Take the line containing "remove the stem.Step 2: Locate the ru.." and every line below it through the end of the entries, and output them verbatim, pictures excluded.

#### EXERCISE DATA ####

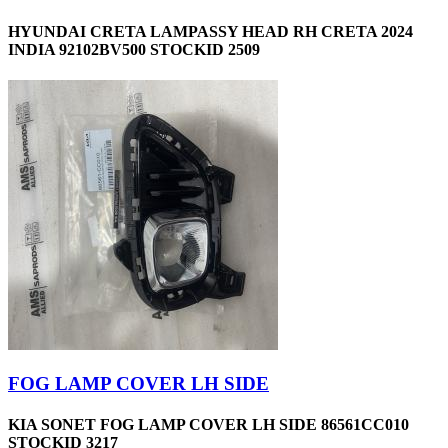
HYUNDAI CRETA LAMPASSY HEAD RH CRETA 2024
INDIA 92102BV500 STOCKID 2509
FOG LAMP COVER LH SIDE
KIA SONET FOG LAMP COVER LH SIDE 86561CC010
STOCKID 3217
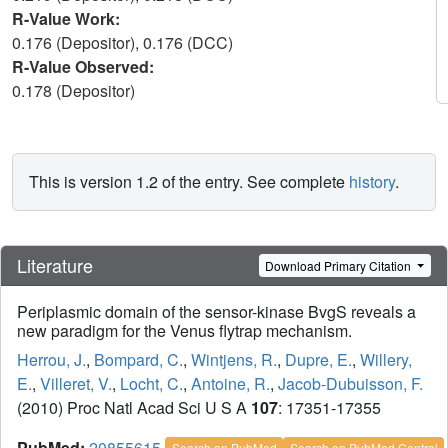
R-Value Work:
0.176 (Depositor), 0.176 (DCC)
R-Value Observed:
0.178 (Depositor)
This is version 1.2 of the entry. See complete
history
.
Literature
Download Primary Citation
Periplasmic domain of the sensor-kinase BvgS reveals a
new paradigm for the Venus flytrap mechanism.
Herrou, J.
,
Bompard, C.
,
Wintjens, R.
,
Dupre, E.
,
Willery,
E.
,
Villeret, V.
,
Locht, C.
,
Antoine, R.
,
Jacob-Dubuisson, F.
(2010) Proc Natl Acad Sci U S A
107
: 17351-17355
PubMed:
20855615
Search on PubMed
Search on PubMed Central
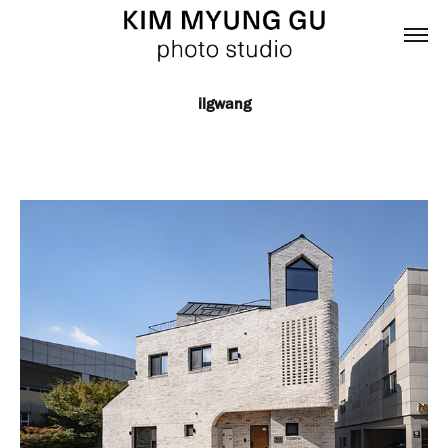
ilgwang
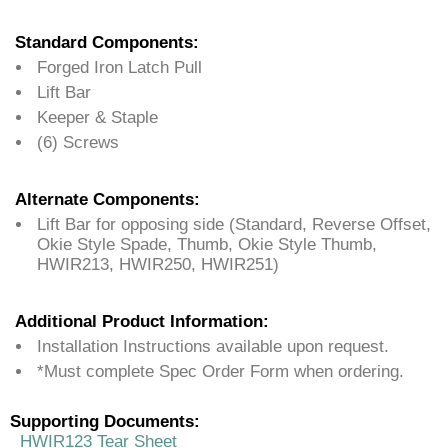
Standard Components:
Forged Iron Latch Pull
Lift Bar
Keeper & Staple
(6) Screws
Alternate Components:
Lift Bar for opposing side (Standard, Reverse Offset,
Okie Style Spade, Thumb, Okie Style Thumb,
HWIR213, HWIR250, HWIR251)
Additional Product Information:
Installation Instructions available upon request.
*Must complete Spec Order Form when ordering.
Supporting Documents:
HWIR123 Tear Sheet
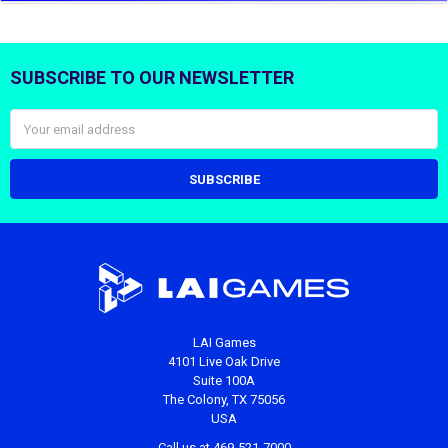
SUBSCRIBE TO OUR NEWSLETTER
Footer
Email
Address
LAI Games
4101 Live Oak Drive
Suite 100A
The Colony, TX 75056
USA
Call us at 469-521-7000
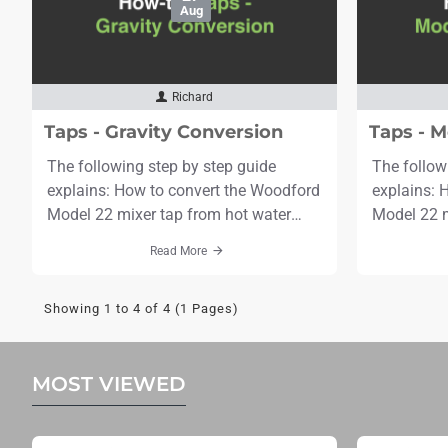
Aug
Richard
Taps - Gravity Conversion
Taps - M
The following step by step guide
The follow
explains: How to convert the Woodford
explains: 
Model 22 mixer tap from hot water
Model 22 m
under pressure (standard) to gravity
1/8" (28mm)
Read More
fed.Tools needed: Adjustable
bit & 2 se
spannerFlat Head Screwdriver Mole
rawlplugsEx
Showing 1 to 4 of 4 (1 Pages)
Grips / PliersTime needed: 3
Adjustabl
minutesScroll to the bottom to see the
60 minutes
video. Step 1: Undo the stem nut and
the video. Step 1: Mark the centres of
MOST VIEWED
remove the stem.Step 2: Locate the ru..
both pipes 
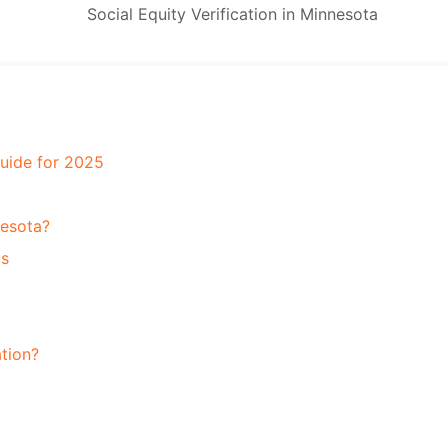
Guide for 2025
nesota?
us
ation?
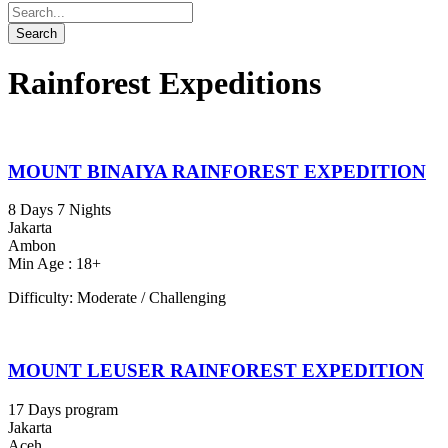
Rainforest Expeditions
MOUNT BINAIYA RAINFOREST EXPEDITION
8 Days 7 Nights
Jakarta
Ambon
Min Age : 18+
Difficulty: Moderate / Challenging
MOUNT LEUSER RAINFOREST EXPEDITION
17 Days program
Jakarta
Aceh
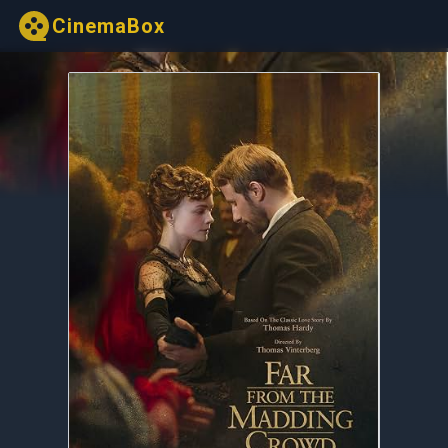
CinemaBox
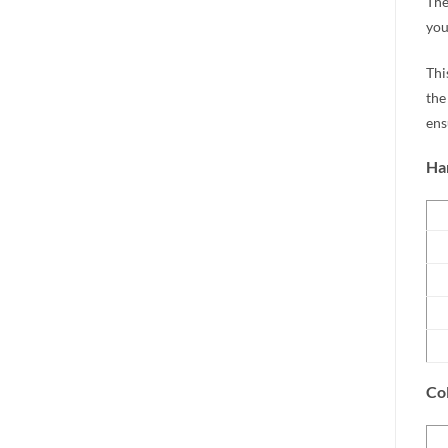
The
you
Thi
the
ens
Har
Col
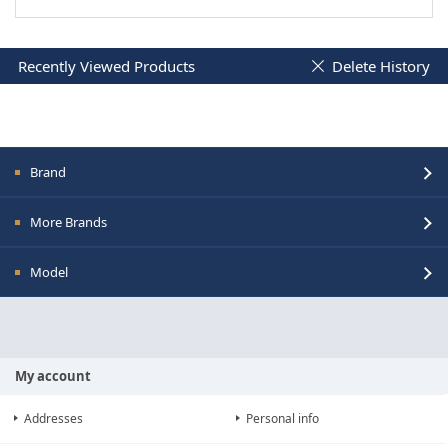
Recently Viewed Products
Delete History
Brand
More Brands
Model
My account
Addresses
Personal info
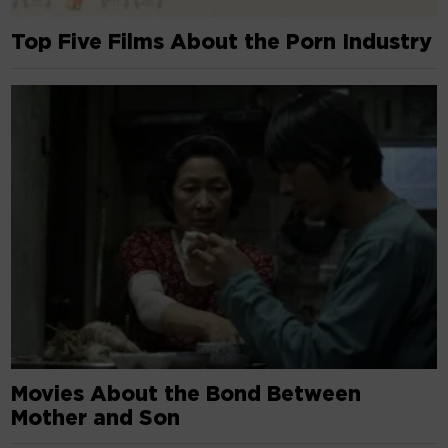
Top Five Films About the Porn Industry
Movies About the Bond Between
Mother and Son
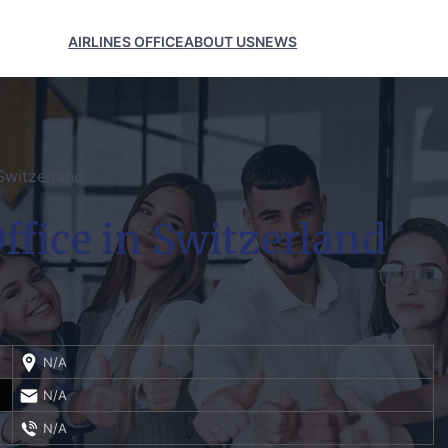
AIRLINES OFFICE
ABOUT US
NEWS
Switzerland
ffice in Switzerland
N/A
N/A
N/A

####

RESPONSE:
remove the stem.Step 2: Locate the ru..
both pipes 
Guide for 2025
nesota?
us
ation?
Rainforest Expeditions
MOUNT BINAIYA RAINFOREST EXPEDITION
8 Days 7 Nights
Jakarta
Ambon
Min Age : 18+
Difficulty: Moderate / Challenging
MOUNT LEUSER RAINFOREST EXPEDITION
17 Days program
Jakarta
Aceh
CinemaBox
The
you
Thi
the
ens
Har
Col
Recently Viewed Products
Delete History
Brand
More Brands
Model
My account
Addresses
Personal info
Top Five Films About the Porn Industry
Movies About the Bond Between
Mother and Son
AIRLINES OFFICE
ABOUT US
NEWS
Switzerland
ffice in Switzerland
N/A
N/A
N/A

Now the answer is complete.